Golden Gate Activity Logging Tracing

A lot of customers of mine who are starting with Oracle Golden Gate have issues when it comes to troubleshooting Golden Gate. It is the most common question i get: “I have setup Golden Gate, it was working fine but now process X abandoned… now what do i do?”.  The OGG error log is a good starting point but is not always showing the real issue. There are a lot different way to obtain more information on why you are running into an issue. In this blogpost i want to introduce a maybe not so well known feature called Golden Gate Activity Logging Tracing and yes that is how they are really calling this feature.

The most obvious way to enable tracing are the TRACE(1)/TRACE2 commands which are fairly well documented in OGG documentation. You can either send the command directly to a running process like this:

GGSCI (rac1) 3> send extract EXT1 trace /tmp/trace_me.trc

Sending trace request to EXTRACT EXT1 ...
Trace file /tmp/trace_me.trc opened.

If we then do an insert into a table that is being monitored by this Extract process will write the following piece of data in /tmp/trace_me.trc:

12:20:26.259 (397290) * --- entering DataSource::readLCR() --- *
12:20:28.161 (399192) Extract pointer info reused [0], [file 0][src 0][tgt 0][tab PDB1.PDB1ADMIN.T1]. File [PDB1.PDB1ADMIN.T1], targ_idx [4294967295], object type [2], num_extracts [1]
12:20:28.163 (399194) exited DataSource::readLCR (stat=0, seqno=0, rba=0 io_type=5)
12:20:28.163 (399194) processing record for PDB1.PDB1ADMIN.T1
12:20:28.163 (399194) Writing seqno [21], rba [1465], table [PDB1.PDB1ADMIN.T1]
12:20:28.164 (399195) * --- entering DataSource::readLCR() --- *

The TRACE parameter shows what the extract is reading from the database and writing into the OGG trail file. This gives us some useful information we could use for troubleshooting OGG. To disable tracing from our extract we send it the TRACE OFF command:

GGSCI (rac1) 5> send extract EXT1 trace off

Sending trace request to EXTRACT EXT1 ...
Closing all trace files..

Keep in mind though that on a busy system with lots DML tracing can generate a huge amount of data. Besides sending the TRACE/TRACE2 command to a process you can add it to a parameter file directly to start tracing as soon as the the extract or replicat has finished parsing the parameter file. The actual tracing output from TRACE is limited, the main purpose is mainly to see where Golden Gate is spending most of its time on:

SUMMARY STATISTICS

General statistics:
0.00% Checking messages (includes checkpointing)
0.00% Checking periodic tasks
0.00% Waiting for more data
0.00% Converting ASCII data to internal
10.45% Reading input records
0.00% Writing output records (replicate_io)
0.00% Mapping columns
0.00% Outputting data records
0.00% Performing SQL statements
0.00% Executing BATCHSQL statements
0.00% Executing SQL statements
0.00% Preparing SQL statements
0.00% Commit operations
0.00% Rollback operations
0.00% Checkpointing

The difference between TRACE and TRACE2 is minimal, it showing you how long your process in spending in de different code segments:

17:00:07.961 (2814715) * --- entering DataSource::readLCR() --- *
17:00:07.961 (2814715) Reading input records 10.357% (execute=291.531,total=2814.713,count=15230)
17:00:07.961 (2814715) Checking messages (includes checkpointing) 0.005% (execute=0.143,total=2814.713,count=15230)

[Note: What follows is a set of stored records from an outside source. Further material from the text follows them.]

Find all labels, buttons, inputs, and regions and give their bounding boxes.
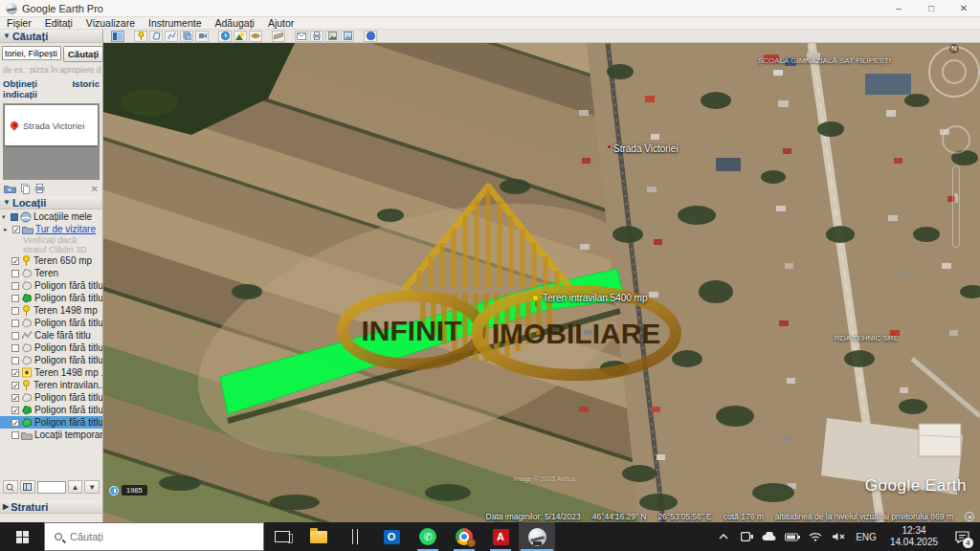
places-item-temporary[interactable]: Locații temporare xyxy=(0,429,102,441)
checkbox[interactable] xyxy=(11,332,19,340)
checkbox[interactable] xyxy=(11,382,19,389)
zoom-slider[interactable] xyxy=(952,165,960,248)
sidebar-toggle-icon[interactable] xyxy=(111,31,124,42)
calculator-button[interactable] xyxy=(337,522,373,551)
places-panel-icon[interactable] xyxy=(20,480,35,494)
places-item-polygon[interactable]: Poligon fără titlu xyxy=(0,354,102,366)
pan-control[interactable] xyxy=(942,125,970,154)
places-item-polygon-selected[interactable]: Poligon fără titlu xyxy=(0,416,102,429)
ruler-icon[interactable] xyxy=(272,31,285,42)
places-item-teren-intravilan[interactable]: Teren intravilan... xyxy=(0,379,102,391)
action-center-button[interactable]: 4 xyxy=(947,522,976,551)
places-item-teren-1498-2[interactable]: Teren 1498 mp ... xyxy=(0,366,102,379)
checkbox[interactable] xyxy=(11,407,19,414)
save-image-icon[interactable] xyxy=(325,31,339,42)
minimize-button[interactable]: – xyxy=(882,3,915,13)
checkbox[interactable] xyxy=(11,257,19,265)
acrobat-button[interactable]: A xyxy=(482,522,519,551)
clear-results-icon[interactable]: ✕ xyxy=(91,184,99,194)
places-item-tour[interactable]: ▸ Tur de vizitare xyxy=(0,223,102,235)
taskbar-clock[interactable]: 12:34 14.04.2025 xyxy=(884,525,944,548)
places-item-teren-650[interactable]: Teren 650 mp xyxy=(0,254,102,267)
whatsapp-button[interactable]: ✆ xyxy=(410,522,446,551)
outlook-button[interactable]: O xyxy=(373,522,410,551)
search-result-item[interactable]: Strada Victoriei xyxy=(5,105,98,145)
menu-instrumente[interactable]: Instrumente xyxy=(142,17,208,29)
places-item-polygon[interactable]: Poligon fără titlu xyxy=(0,279,102,292)
close-button[interactable]: ✕ xyxy=(947,3,980,13)
places-item-polygon[interactable]: Poligon fără titlu xyxy=(0,404,102,416)
add-path-icon[interactable] xyxy=(165,31,178,42)
parcel-pin-icon[interactable] xyxy=(532,295,539,301)
scroll-down-icon[interactable]: ▼ xyxy=(84,480,100,494)
task-view-button[interactable] xyxy=(264,522,301,551)
view-in-maps-icon[interactable] xyxy=(364,31,377,42)
restore-button[interactable]: □ xyxy=(915,3,947,13)
search-button[interactable]: Căutați xyxy=(63,46,103,62)
places-filter-input[interactable] xyxy=(37,481,66,494)
print-result-icon[interactable] xyxy=(34,184,45,193)
tray-chevron-icon[interactable] xyxy=(714,522,733,551)
menu-fisier[interactable]: Fișier xyxy=(0,17,38,29)
search-panel-header[interactable]: ▼Căutați xyxy=(0,30,102,43)
image-overlay-icon[interactable] xyxy=(180,31,193,42)
add-placemark-icon[interactable] xyxy=(134,31,147,42)
expander-icon[interactable]: ▾ xyxy=(2,213,9,221)
menu-ajutor[interactable]: Ajutor xyxy=(261,17,301,29)
email-icon[interactable] xyxy=(295,31,308,42)
add-to-places-icon[interactable] xyxy=(4,184,16,193)
chrome-button[interactable] xyxy=(446,522,482,551)
checkbox[interactable] xyxy=(11,419,19,427)
zoom-handle[interactable] xyxy=(954,193,958,203)
historical-imagery-icon[interactable] xyxy=(218,31,232,42)
taskbar-search[interactable] xyxy=(44,522,264,551)
copy-result-icon[interactable] xyxy=(21,184,30,194)
record-tour-icon[interactable] xyxy=(195,31,209,42)
history-link[interactable]: Istoric xyxy=(72,78,100,99)
places-item-polygon[interactable]: Poligon fără titlu xyxy=(0,342,102,354)
expander-icon[interactable]: ▸ xyxy=(4,226,11,233)
google-earth-button[interactable] xyxy=(519,522,555,551)
map-viewport[interactable]: INFINIT IMOBILIARE Strada Victoriei Tere… xyxy=(103,43,980,522)
layers-panel-header[interactable]: ▶Straturi xyxy=(0,500,102,514)
menu-vizualizare[interactable]: Vizualizare xyxy=(79,17,142,29)
print-icon[interactable] xyxy=(310,31,323,42)
checkbox[interactable] xyxy=(11,307,19,315)
places-item-polygon[interactable]: Poligon fără titlu xyxy=(0,317,102,329)
checkbox[interactable] xyxy=(11,344,19,352)
battery-icon[interactable] xyxy=(783,522,802,551)
places-item-my-places[interactable]: ▾ Locațiile mele xyxy=(0,210,102,223)
compass-control[interactable]: N xyxy=(928,46,980,98)
onedrive-icon[interactable] xyxy=(760,522,779,551)
menu-adaugati[interactable]: Adăugați xyxy=(208,17,260,29)
places-item-polygon[interactable]: Poligon fără titlu xyxy=(0,391,102,404)
checkbox[interactable] xyxy=(11,369,19,377)
places-panel-header[interactable]: ▼Locații xyxy=(0,196,102,209)
search-input[interactable] xyxy=(2,46,61,60)
checkbox[interactable] xyxy=(11,295,19,302)
checkbox[interactable] xyxy=(11,320,19,327)
history-year-badge[interactable]: 1985 xyxy=(109,485,147,496)
scroll-up-icon[interactable]: ▲ xyxy=(68,480,83,494)
places-item-polygon[interactable]: Poligon fără titlu xyxy=(0,292,102,304)
checkbox[interactable] xyxy=(11,270,19,277)
meet-now-icon[interactable] xyxy=(737,522,756,551)
language-indicator[interactable]: ENG xyxy=(852,522,880,551)
menu-editati[interactable]: Editați xyxy=(38,17,79,29)
places-item-teren[interactable]: Teren xyxy=(0,267,102,279)
volume-muted-icon[interactable] xyxy=(829,522,848,551)
places-search-icon[interactable] xyxy=(3,480,18,494)
planets-icon[interactable] xyxy=(249,31,262,42)
start-button[interactable] xyxy=(0,522,44,551)
sunlight-icon[interactable] xyxy=(234,31,247,42)
taskbar-search-input[interactable] xyxy=(70,531,213,542)
checkbox[interactable] xyxy=(11,431,19,439)
places-item-teren-1498[interactable]: Teren 1498 mp xyxy=(0,304,102,317)
get-directions-link[interactable]: Obțineți indicații xyxy=(3,78,64,99)
share-screenshot-icon[interactable] xyxy=(341,31,354,42)
checkbox[interactable] xyxy=(11,282,19,290)
file-explorer-button[interactable] xyxy=(301,522,337,551)
wifi-icon[interactable] xyxy=(806,522,825,551)
checkbox[interactable] xyxy=(11,357,19,364)
places-item-cale[interactable]: Cale fără titlu xyxy=(0,329,102,342)
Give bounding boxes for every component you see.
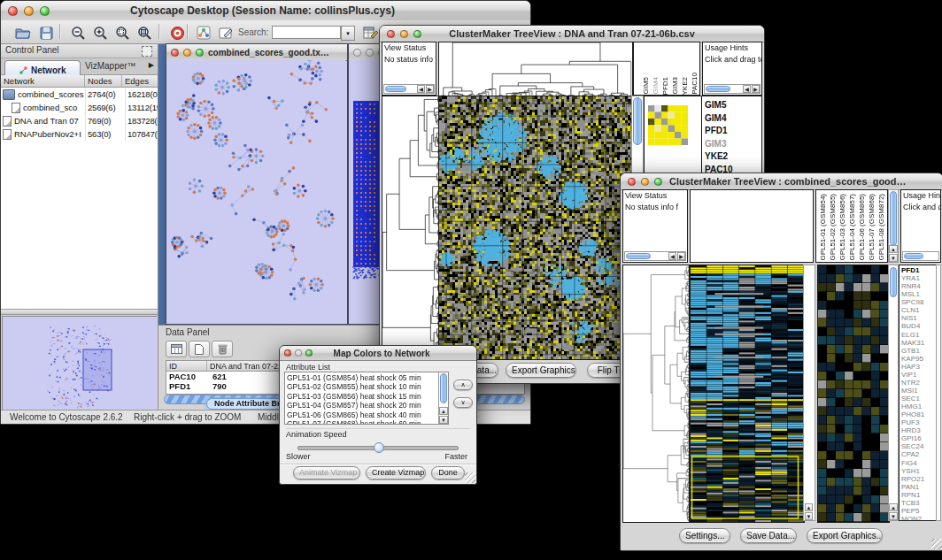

If you want tracing in Golden Gate you should look elsewhere, in the past Golden Gate had features such as tltrace and traceini but they are deprecated or being deprecated. Golden Gate has introduced Activity Logging Tracing in release 11.1.1.0.0. This feature has been out for a long while but is only documented in DocID 1204284.1 and can be very handy at some points. Activity Logging Tracing is enabled by default in OGG kernel but must be enabled which it can do on 2 ways. Activity Logging Tracing can generate a dump file as soon as one of your OGG binaries  abends. The other way to enable Activity Logging Tracing is by placing an XML file in $OGG_HOME that has this syntax: gglog-<process_name>.xml where process_name is can by the name of the group you want trace or the name of the binary. Doc ID 1204284.1 is not very clear about this but you can actuall trace almost every OGG binary including ggsci and server. Some examples to clarify how to name your Activity Logging Tracing xml file:

  • If you want to trace your extract EXT1 name the file gglog-EXT1.xml
  • If you want to trace an replicat called REP1 call it gglog-REP1.xml
  • For tracing every extract name it gglog-extract.xml
  • Similar for tracing ggsci call it gglog-ggsci.xml
  • If you want to trace everything name the file gglog.xml however this will generate a huge, huge, huge amount of data.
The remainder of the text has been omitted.